• [Assignment]: Search the material below for the string "tema" and copy each line where it appears.
========================================
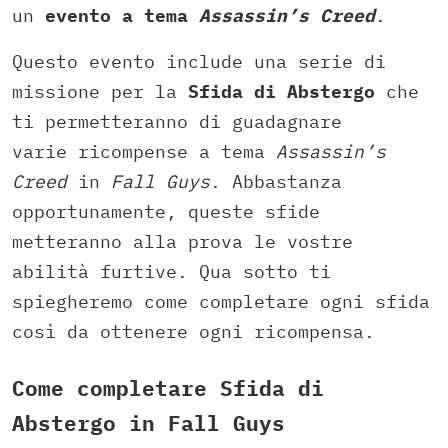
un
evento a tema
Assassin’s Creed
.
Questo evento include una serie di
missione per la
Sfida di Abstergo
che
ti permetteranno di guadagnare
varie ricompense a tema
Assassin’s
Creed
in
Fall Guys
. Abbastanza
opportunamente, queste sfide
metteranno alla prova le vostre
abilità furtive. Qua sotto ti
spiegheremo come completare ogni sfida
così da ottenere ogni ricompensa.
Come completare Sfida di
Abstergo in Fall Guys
========================================
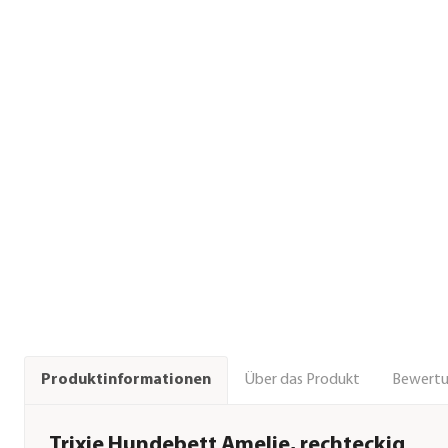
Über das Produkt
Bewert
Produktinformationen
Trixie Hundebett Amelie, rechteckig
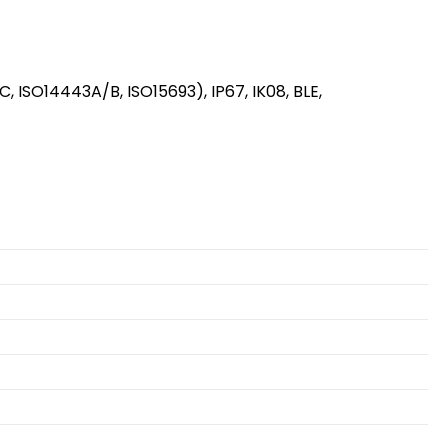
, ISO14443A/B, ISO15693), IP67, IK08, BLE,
========================================
• [Task output]:
evento a tema
varie ricompense a tema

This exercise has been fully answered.